4. The self-employed worker and the professional
A self-employed person is entitled to many benefits to cut your tax bill. He can deduct the cost of his office, even if it is in his residence, the heating, his work equipment, his transportation, his communications costs, his membership of associations or a professional order, the cost of training followed, and even business meals.
5. The investor and the entrepreneur
The investors and entrepreneurs for their right to a panoply of different tax credits which vary by province. However, the small business deduction (SBD) is available across the country. It ensures that the first $ 500,000 of a corporation’s income is taxed at a reduced combined rate of 19%, instead of 26.9%. Finally, any investor or entrepreneur can use his capital losses to reduce the tax payable on earnings that same year.
6. The retiree
It is not because one is retired that one should not worry about saving anymore. You can contribute to your RRSP until age 71. So, we benefit! After that, you will have to convert your RRSP into a registered retirement income fund (RRIF) no later than the end of the year in which you reach the age of 71, under penalty of paying tax on the entire amount saved. A whole expense! This RRIF will provide retirement income each year.
7. The succession
It is also very important to plan your estate well, otherwise, it can be a headache for your loved ones after your death. In the eyes of the tax authorities, during an estate, all property bequeathed to the heirs is deemed to be sold at market value. It will, therefore, be necessary to declare the difference between the purchase price and the sale price. Of course, if there are debts, the creditors will be reimbursed first.
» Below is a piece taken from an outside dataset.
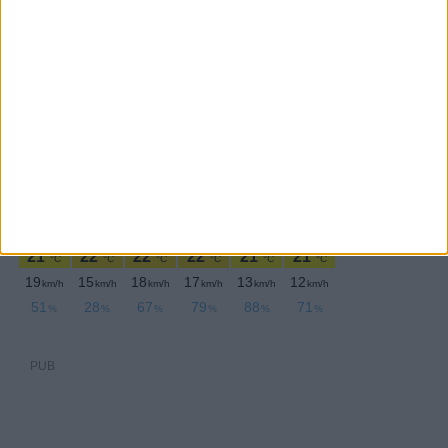
Terça-feira,31 Dezembro , 2024
PUB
Conclusion: Final Consideration
Thus, an inventory of his assets will allow a financial planner to estimate their value, as well as the tax payable on them. Some quite legal tax strategies exist to reduce the financial impact of succession for the heirs. They must be recorded in the will. One of them is to bequeath your residence to your spouse, who will not have to pay tax until he gives it, sells it, or dies himself. If the residence is bequeathed to the children, they will have to pay the tax.